Hiscox boosts GWP in the nine months to September by 13%

Hiscox UK and Ireland increased gross written premiums by 13% to £417.4m in the nine months to September from £369.4m a year earlier.

Bronek Masojada Hiscox

The insurer said that growth was driven by all regions and all distribution channels.

“In our broker channel, the professions and specialty commercial business is performing well, with an expanded appetite for larger risks attracting new business,” the company said.

“In the direct-to-consumer channel, we have seen good growth from our core direct commercial and home portfolios.”

Hiscox’s London market saw gross written premiums fall to £463m from £520.2m which the company said was in line with plan.

“This reduction is in line with previous guidance and follows our decision to re-focus the division over the last year,” Hiscox said.

“We have reduced in areas where margins have eroded, such as healthcare, aviation, big-ticket property, and extended warranty, while targeting growth in marine cargo, general liability, product recall and US flood.”

It added that with the capacity of Syndicate 33 increased by £450m to £1.6bn, and as a result of the improving environment, “We are expecting to return Hiscox London Market to growth in 2018.”

Kate Markham, managing director of Hiscox Direct in the UK, has been appointed to the new position of chief executive of Hiscox London Market, where she will work closely with chief underwriting officer Paul Lawrence.

Globally, Hiscox reported GWP grew by 12.4% to £2.1bn from £1.9bn a year earlier, reflecting a strong performance across all segments, particularly from Hiscox USA where premiums grew 29%.

Hiscox updated its estimates for losses from the recent hurricanes.

It said it now estimates combined net claims for hurricanes Harvey, Irma and Maria of $225m.

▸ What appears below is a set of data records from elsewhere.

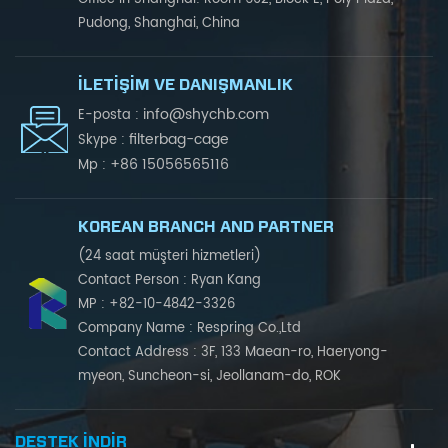
Pudong, Shanghai, China
İLETIŞIM VE DANIŞMANLIK
info@shychb.com
E-posta :
filterbag-cage
Skype :
+86 15056565116
Mp :
KOREAN BRANCH AND PARTNER
(24 saat müşteri hizmetleri)
Contact Person : Ryan Kang
MP : +82-10-4842-3326
Company Name : Respring Co.,Ltd
Contact Address : 3F, 133 Maean-ro, Haeryong-
myeon, Suncheon-si, Jeollanam-do, ROK
DESTEK INDIR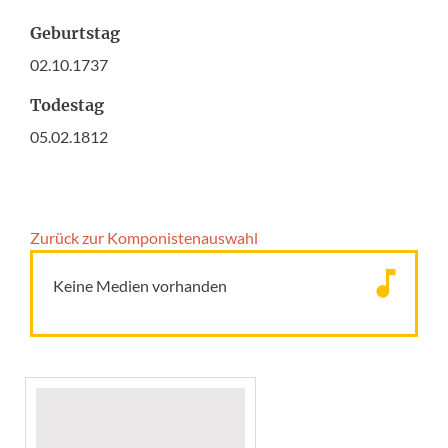
Geburtstag
02.10.1737
Todestag
05.02.1812
Zurück zur Komponisten­auswahl
Keine Medien vorhanden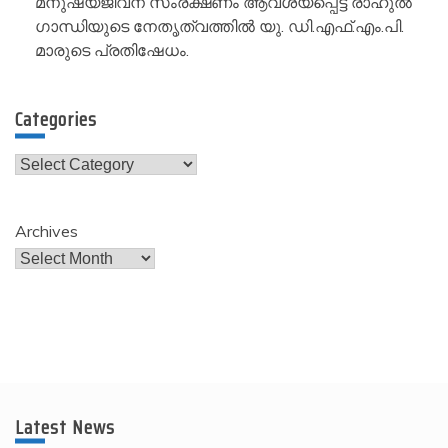
മനുഷ്യജീവന് സംരക്ഷണം ആവശ്യപ്പെട്ട് രാഹുൽ
ഗാന്ധിയുടെ നേതൃത്വത്തിൽ യു. ഡി.എഫ്.എം.പി.
മാരുടെ പ്രതിഷേധം.
Categories
Categories
Archives
Latest News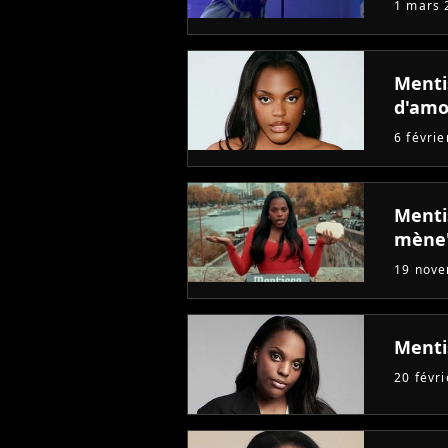
1 mars 
Menti
d'amo
6 févri
Menti
mène
19 nov
Mentis
20 févr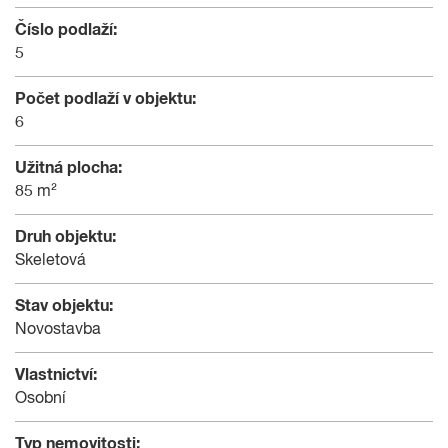
Číslo podlaží:
5
Počet podlaží v objektu:
6
Užitná plocha:
85 m²
Druh objektu:
Skeletová
Stav objektu:
Novostavba
Vlastnictví:
Osobní
Typ nemovitosti: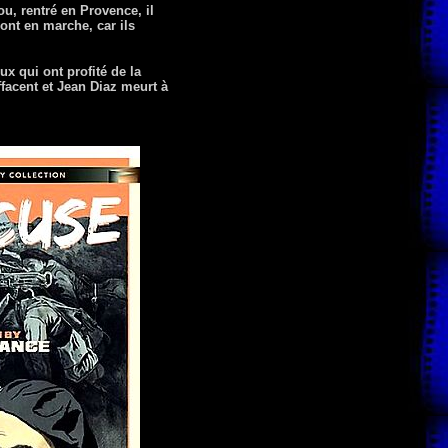
ou, rentré en Provence, il
sont en marche, car ils
x qui ont profité de la
ffacent et Jean Diaz meurt à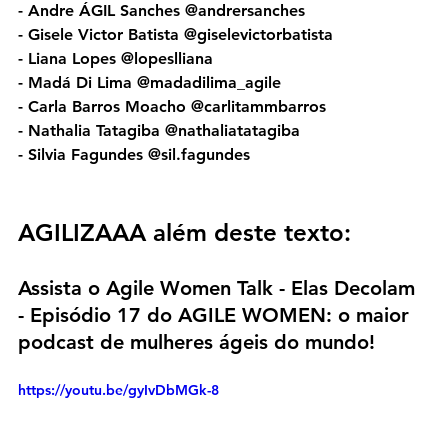
- Andre ÁGIL Sanches @andrersanches
- Gisele Victor Batista @giselevictorbatista
- Liana Lopes @lopeslliana
- Madá Di Lima @madadilima_agile
- Carla Barros Moacho @carlitammbarros
- Nathalia Tatagiba @nathaliatatagiba
- Silvia Fagundes @sil.fagundes
AGILIZAAA além deste texto:
Assista o Agile Women Talk - Elas Decolam 
- Episódio 17 do AGILE WOMEN: o maior 
podcast de mulheres ágeis do mundo!
https://youtu.be/gyIvDbMGk-8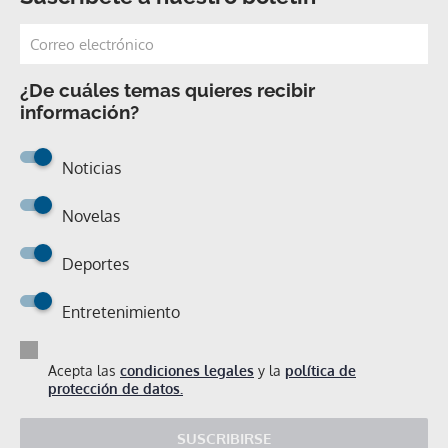
¿De cuáles temas quieres recibir
información?
Noticias
Novelas
Deportes
Entretenimiento
Acepta las
condiciones legales
y la
política de
protección de datos.
SUSCRIBIRSE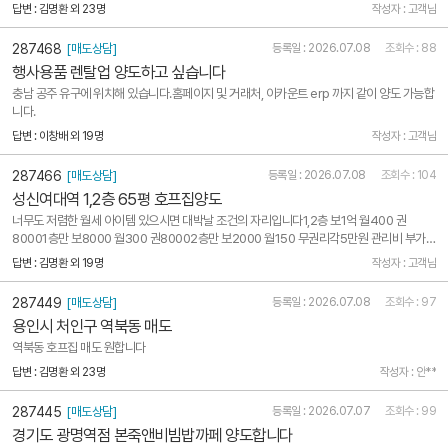
답변 : 김명환 외 23명
작성자 : 고객님
287468
[매도상담]
등록일 : 2026.07.08
조회수 : 88
행사용품 렌탈업 양도하고 싶습니다
충남 공주 유구에 위치해 있습니다.홈페이지 및 거래처, 이카운트 erp 까지 같이 양도 가능합
니다.
답변 : 이창배 외 19명
작성자 : 고객님
287466
[매도상담]
등록일 : 2026.07.08
조회수 : 104
성신여대역 1,2층 65평 호프집양도
너무도 저렴한 월세 아이템 있으시면 대박날 조건의 자리입니다1,2층 보1억 월400 권
80001층만 보8000 월300 권80002층만 보2000 월150 무권리각5만원 관리비 부가세
별도관심있으신분 빨리 계약하세요010 4302 2590
답변 : 김명환 외 19명
작성자 : 고객님
287449
[매도상담]
등록일 : 2026.07.08
조회수 : 97
용인시 처인구 역북동 매도
역북동 호프집 매도 원합니다
답변 : 김명환 외 23명
작성자 : 안**
287445
[매도상담]
등록일 : 2026.07.07
조회수 : 99
경기도 광명역점 본죽앤비빔밥까페 양도합니다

It had earlier estimated $225m for only Harvey and Irma. The estimate is based on an insured market loss of $25bn billion for Harvey, excluding the US government backed National Flood Insurance Program, $35bn for Irma, and $30bn for Maria. It added that claims arising from the Mexico earthquakes and California wildfires are not expected to be material for the Group.

“2017 is turning out to be an historic year for catastrophes and Hiscox’s first priority is to help our customers get back on their feet,” said group chief executive Bronek Masojada (pictured).

“Our long-held strategy of balance and diversity was built for this environment, as our retail businesses provide stability when volatility impacts the big-ticket areas. Our balance sheet is strong, and we are in a good position to capitalise on changes in the market.”